The cause of IBS has been largely unknown, although there have been different theories put forward – one being the condition could be partly psychological, others suggesting bacterial infections might be the culprit. Although changes in diet – like changing to a gluten-free option – often provide some relief to those suffering from the condition, it has remained unclear as to why that is the case.
Now, researchers have discovered that a locally-driven immune response against certain food particles can cause the activation of mast cells in the digestive tract, resulting in the release of histamine. Histamine is a hormone involved in the physiological regulation in the gut and could be the explanation behind the pain and discomfort experienced in IBS.
The research, conducted on mice and humans, is published in the journal Nature.
"Very often these patients are not taken seriously by physicians, and the lack of an allergic response is used as an argument that this is all in the mind, and that they don't have a problem with their gut physiology," states Professor Guy Boeckxstaens, a gastroenterologist at KU Leuven and lead author of the new research in a press release. “With these new insights, we provide further evidence that we are dealing with a real disease.”
In previous work by Professor Boeckxstaens group, they have shown that if histamine production is blocked, it can improve IBS in people. This new study has investigated why this strategy might work. For people with a healthy gut, their immune systems do not naturally react to food particles, so the researchers had to find out what might cause the immune system to go astray in people with IBS.
As a press release explained, many people suffering from IBS often describe some form of gastrointestinal dysfunction from things like food poisoning infections prior to the long term onset of IBS.

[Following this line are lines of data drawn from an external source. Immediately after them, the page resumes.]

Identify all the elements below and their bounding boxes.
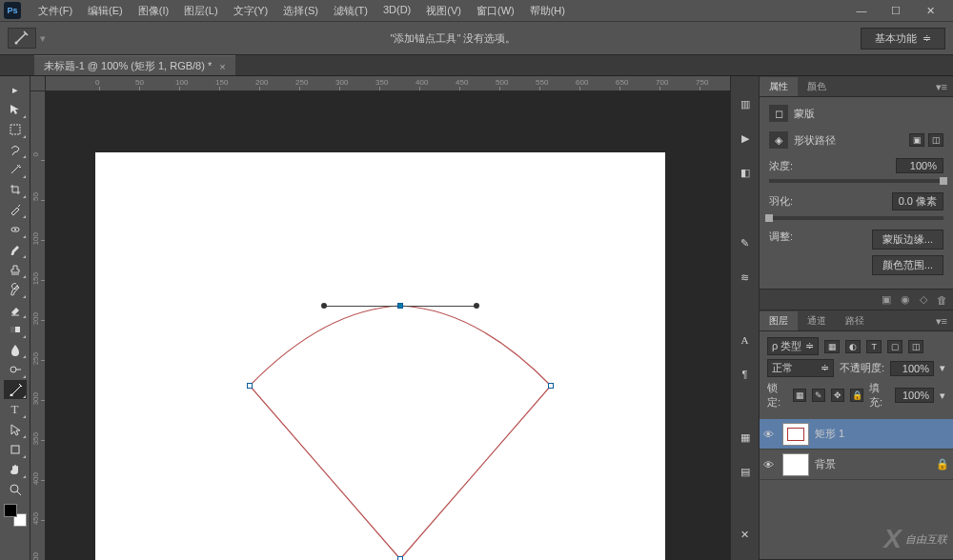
layer-row[interactable]: 👁 背景 🔒 <box>760 450 953 480</box>
filter-smart-icon[interactable]: ◫ <box>908 340 923 353</box>
footer-icon[interactable]: ◉ <box>901 293 910 306</box>
tab-color[interactable]: 颜色 <box>798 77 836 96</box>
layer-thumb[interactable] <box>782 423 809 446</box>
feather-value[interactable]: 0.0 像素 <box>892 192 943 210</box>
brush-presets-icon[interactable]: ≋ <box>737 269 754 286</box>
brush-tool[interactable] <box>4 240 27 259</box>
actions-panel-icon[interactable]: ▶ <box>737 130 754 147</box>
swatches-panel-icon[interactable]: ◧ <box>737 164 754 181</box>
crop-tool[interactable] <box>4 180 27 199</box>
move-tool[interactable] <box>4 100 27 119</box>
anchor-point-selected[interactable] <box>397 303 403 309</box>
layer-filter[interactable]: ρ 类型≑ <box>767 337 819 355</box>
footer-icon[interactable]: ▣ <box>882 293 891 306</box>
zoom-tool[interactable] <box>4 480 27 499</box>
close-button[interactable]: ✕ <box>919 3 942 18</box>
close-panel-icon[interactable]: ✕ <box>737 526 754 543</box>
menu-window[interactable]: 窗口(W) <box>469 1 522 21</box>
vector-mask-icon[interactable]: ◫ <box>928 133 943 147</box>
menu-view[interactable]: 视图(V) <box>418 1 469 21</box>
tab-paths[interactable]: 路径 <box>836 311 874 330</box>
filter-image-icon[interactable]: ▦ <box>824 340 840 353</box>
menu-select[interactable]: 选择(S) <box>275 1 326 21</box>
type-tool[interactable]: T <box>4 400 27 419</box>
wand-tool[interactable] <box>4 160 27 179</box>
marquee-tool[interactable] <box>4 120 27 139</box>
feather-slider[interactable] <box>769 216 943 220</box>
bezier-handle[interactable] <box>474 303 479 309</box>
footer-icon[interactable]: ◇ <box>920 293 927 306</box>
filter-type-icon[interactable]: T <box>866 340 882 353</box>
fill-input[interactable]: 100% <box>895 388 934 403</box>
foreground-color[interactable] <box>4 504 17 517</box>
menu-3d[interactable]: 3D(D) <box>375 1 418 21</box>
lock-all-icon[interactable]: 🔒 <box>850 389 863 402</box>
history-panel-icon[interactable]: ▥ <box>737 95 754 112</box>
history-brush-tool[interactable] <box>4 280 27 299</box>
color-range-button[interactable]: 颜色范围... <box>872 255 943 275</box>
gradient-tool[interactable] <box>4 320 27 339</box>
canvas-area[interactable]: 0501001502002503003504004505005506006507… <box>30 76 730 560</box>
ruler-vertical[interactable]: 050100150200250300350400450500550600 <box>30 91 46 560</box>
panel-menu-icon[interactable]: ▾≡ <box>930 312 953 330</box>
density-slider[interactable] <box>769 179 943 183</box>
opacity-input[interactable]: 100% <box>890 361 934 376</box>
menu-type[interactable]: 文字(Y) <box>226 1 276 21</box>
layer-name[interactable]: 矩形 1 <box>815 427 844 441</box>
ruler-horizontal[interactable]: 0501001502002503003504004505005506006507… <box>46 76 730 91</box>
anchor-point[interactable] <box>397 556 403 560</box>
color-swatches[interactable] <box>4 504 27 527</box>
layer-thumb[interactable] <box>782 453 809 476</box>
anchor-point[interactable] <box>247 383 253 389</box>
lock-pos-icon[interactable]: ✥ <box>831 389 844 402</box>
layer-row[interactable]: 👁 矩形 1 <box>760 419 953 450</box>
visibility-icon[interactable]: 👁 <box>763 459 777 470</box>
brush-panel-icon[interactable]: ✎ <box>737 234 754 251</box>
tab-close-icon[interactable]: × <box>219 61 225 72</box>
maximize-button[interactable]: ☐ <box>884 3 907 18</box>
filter-shape-icon[interactable]: ▢ <box>887 340 902 353</box>
lock-trans-icon[interactable]: ▦ <box>793 389 806 402</box>
anchor-point[interactable] <box>548 383 554 389</box>
shape-tool[interactable] <box>4 440 27 459</box>
adjustments-panel-icon[interactable]: ▤ <box>737 463 754 480</box>
mask-edge-button[interactable]: 蒙版边缘... <box>872 230 943 250</box>
bezier-handle[interactable] <box>321 303 327 309</box>
menu-help[interactable]: 帮助(H) <box>522 1 573 21</box>
current-tool-icon[interactable] <box>8 28 36 49</box>
vector-shape[interactable] <box>95 152 665 560</box>
lasso-tool[interactable] <box>4 140 27 159</box>
menu-layer[interactable]: 图层(L) <box>176 1 225 21</box>
paragraph-panel-icon[interactable]: ¶ <box>737 366 754 383</box>
eraser-tool[interactable] <box>4 300 27 319</box>
panel-menu-icon[interactable]: ▾≡ <box>930 78 953 96</box>
menu-file[interactable]: 文件(F) <box>30 1 80 21</box>
minimize-button[interactable]: — <box>850 3 873 18</box>
tab-properties[interactable]: 属性 <box>760 77 798 96</box>
workspace-switcher[interactable]: 基本功能≑ <box>861 28 945 50</box>
character-panel-icon[interactable]: A <box>737 331 754 349</box>
layer-name[interactable]: 背景 <box>815 457 836 471</box>
hand-tool[interactable] <box>4 460 27 479</box>
blur-tool[interactable] <box>4 340 27 359</box>
stamp-tool[interactable] <box>4 260 27 279</box>
trash-icon[interactable]: 🗑 <box>937 294 947 306</box>
density-value[interactable]: 100% <box>896 158 943 173</box>
eyedropper-tool[interactable] <box>4 200 27 219</box>
expand-handle[interactable]: ▸ <box>4 80 27 99</box>
document-tab[interactable]: 未标题-1 @ 100% (矩形 1, RGB/8) * × <box>34 55 235 75</box>
heal-tool[interactable] <box>4 220 27 239</box>
pixel-mask-icon[interactable]: ▣ <box>909 133 924 147</box>
menu-filter[interactable]: 滤镜(T) <box>326 1 375 21</box>
document-canvas[interactable] <box>95 152 665 560</box>
pen-tool[interactable] <box>4 380 27 399</box>
tab-layers[interactable]: 图层 <box>760 311 798 330</box>
visibility-icon[interactable]: 👁 <box>763 429 777 440</box>
tab-channels[interactable]: 通道 <box>798 311 836 330</box>
dodge-tool[interactable] <box>4 360 27 379</box>
menu-image[interactable]: 图像(I) <box>131 1 176 21</box>
lock-paint-icon[interactable]: ✎ <box>812 389 825 402</box>
filter-adjust-icon[interactable]: ◐ <box>845 340 861 353</box>
blend-mode[interactable]: 正常≑ <box>767 359 834 377</box>
menu-edit[interactable]: 编辑(E) <box>80 1 131 21</box>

In the study, the researchers first infected mice with a stomach bug that resulted in a gut infection. During the same period, they fed the animals ovalbumin, a type of protein found in eggs that is often used in experiments to test immune responses against food antigens.
When the animals recovered from the gut infection and were back to normal, the researchers tested their hypothesis to see what would happen if they then fed the animals ovalbumin again. They gave the protein to animals that were infected with the stomach bug prior, and to another group of animals that didn't have the gut infection prior to getting ovalbumin. As they suspected, the ovalbumin protein activated the immune system in the animals that had the gut infection earlier and resulted in mast cell activation and the release of histamine locally, whereas animals only fed ovalbumin without infection were completely fine.
The study authors were able to unpick the biological mechanism that ultimately led to the mast cell activation and histamine release in the animals that had the infection prior. They found that mast cell activation was only present in the local part of the digestive system that was infected with the bug, and it was not an overall activation of the immune system – something more seen in food allergy reactions, for example.
"At one end of the spectrum, the immune response to a food antigen is very local, as in IBS. At the other end of the spectrum is food allergy, comprising a generalised condition of severe mast cell activation, with an impact on breathing, blood pressure, and so on." Boeckxstaens explains.
Knowing this, the researchers wanted to see the same holds true in people. 12 participants with IBS had common food antigens to gluten, wheat, soy, dairy, injected into their intestinal walls to see what would happen with the immune system. What the experiment revealed was a very similar localized immune response to what the authors saw in their animal work, and furthermore, this was not observed in the healthy control participants who did not have IBS.
"This is further proof that the mechanism we have unravelled has clinical relevance," Professor Boeckxstaens said.
Although there was only a relatively small number of human participants in this study, and the fact that larger studies should be completed to confirm this in localized mast cell activation in humans, the current work illustrates a promising stepping stone for potentially having more therapeutics to treat IBS in the future.
"But knowing the mechanism that leads to mast cell activation is crucial, and will lead to novel therapies for these patients," Boeckxstaens said. "Mast cells release many more compounds and mediators than just histamine, so if you can block the activation of these cells, I believe you will have a much more efficient therapy." he concludes.